*** Opening of AVAILABLE DATA ***
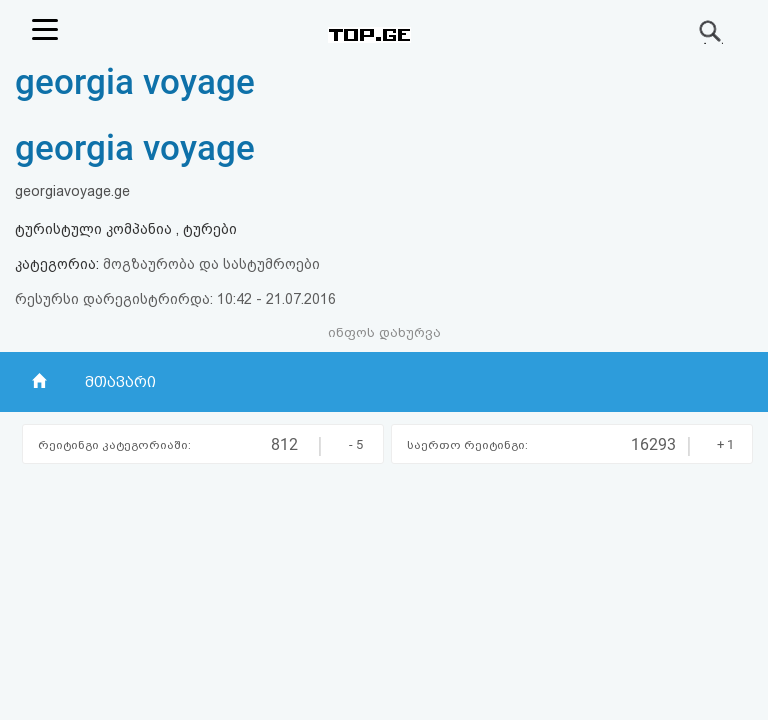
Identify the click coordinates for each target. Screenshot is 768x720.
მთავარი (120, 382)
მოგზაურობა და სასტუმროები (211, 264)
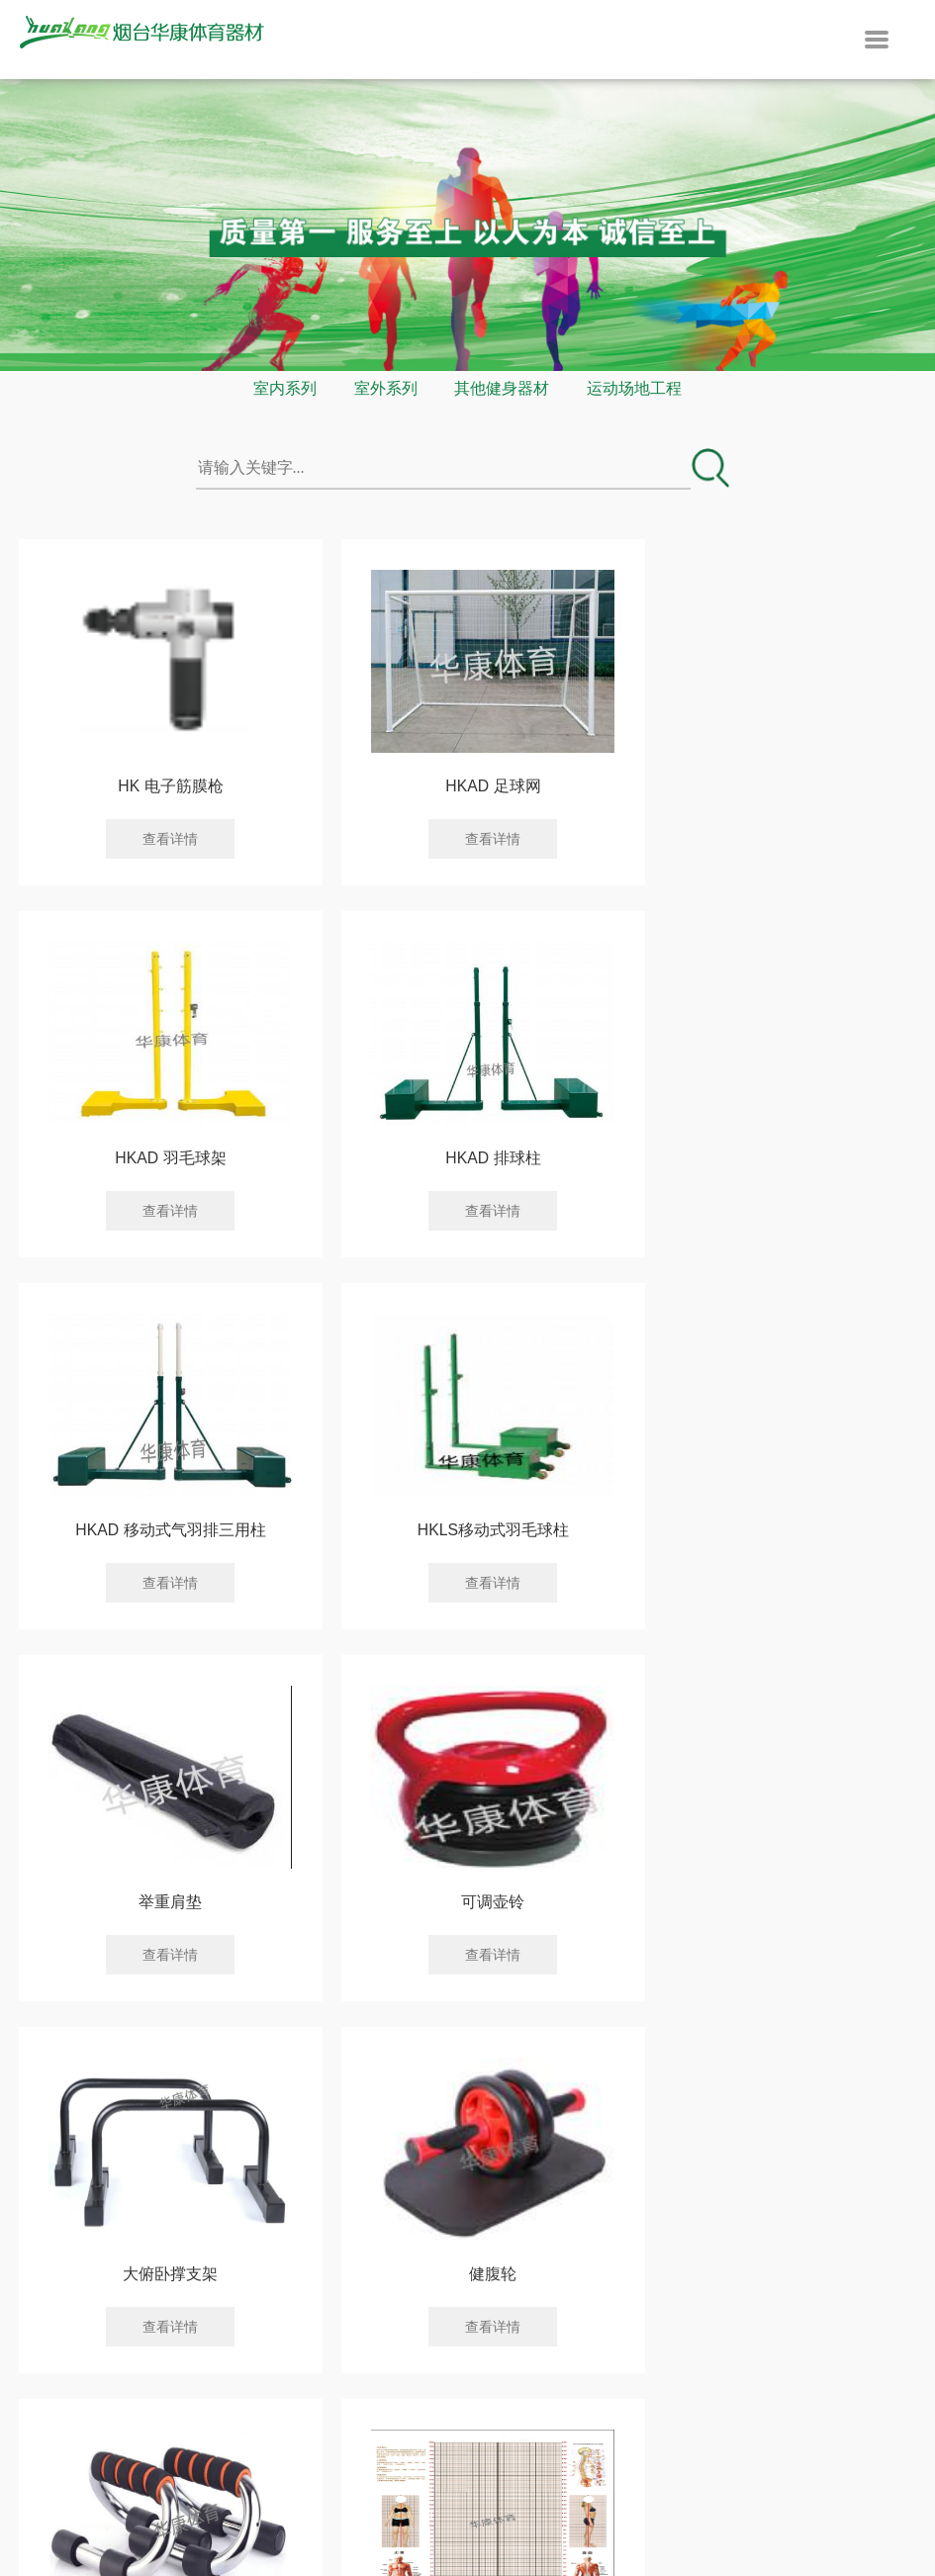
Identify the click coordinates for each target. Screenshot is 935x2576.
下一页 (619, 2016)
*** Close of AVAILABLE DATA ***
WHAT YOU SHOULD DO ->
Pull out all lines of the data with the string "each".

RESULT OF THE EXERCISE ->
Identify the click coordinates for each target. Screenshot is 768x720.
Identify the click coordinates for each target. Screenshot is 935x2576.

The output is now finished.